▶ What you should do
For the entries that follow, produce an exact copy with no pictures in it.

Records excerpted from a collection
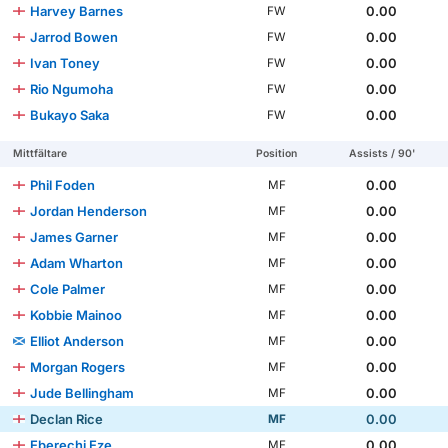
Harvey Barnes
0.00
FW
Jarrod Bowen
0.00
FW
Ivan Toney
0.00
FW
Rio Ngumoha
0.00
FW
Bukayo Saka
0.00
FW
Mittfältare
Position
Assists / 90'
Phil Foden
0.00
MF
Jordan Henderson
0.00
MF
James Garner
0.00
MF
Adam Wharton
0.00
MF
Cole Palmer
0.00
MF
Kobbie Mainoo
0.00
MF
Elliot Anderson
0.00
MF
Morgan Rogers
0.00
MF
Jude Bellingham
0.00
MF
Declan Rice
0.00
MF
Eberechi Eze
0.00
MF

▶ Exercise answer
Harvey Barnes
0.00
FW
Jarrod Bowen
0.00
FW
Ivan Toney
0.00
FW
Rio Ngumoha
0.00
FW
Bukayo Saka
0.00
FW
Mittfältare
Position
Assists / 90'
Phil Foden
0.00
MF
Jordan Henderson
0.00
MF
James Garner
0.00
MF
Adam Wharton
0.00
MF
Cole Palmer
0.00
MF
Kobbie Mainoo
0.00
MF
Elliot Anderson
0.00
MF
Morgan Rogers
0.00
MF
Jude Bellingham
0.00
MF
Declan Rice
0.00
MF
Eberechi Eze
0.00
MF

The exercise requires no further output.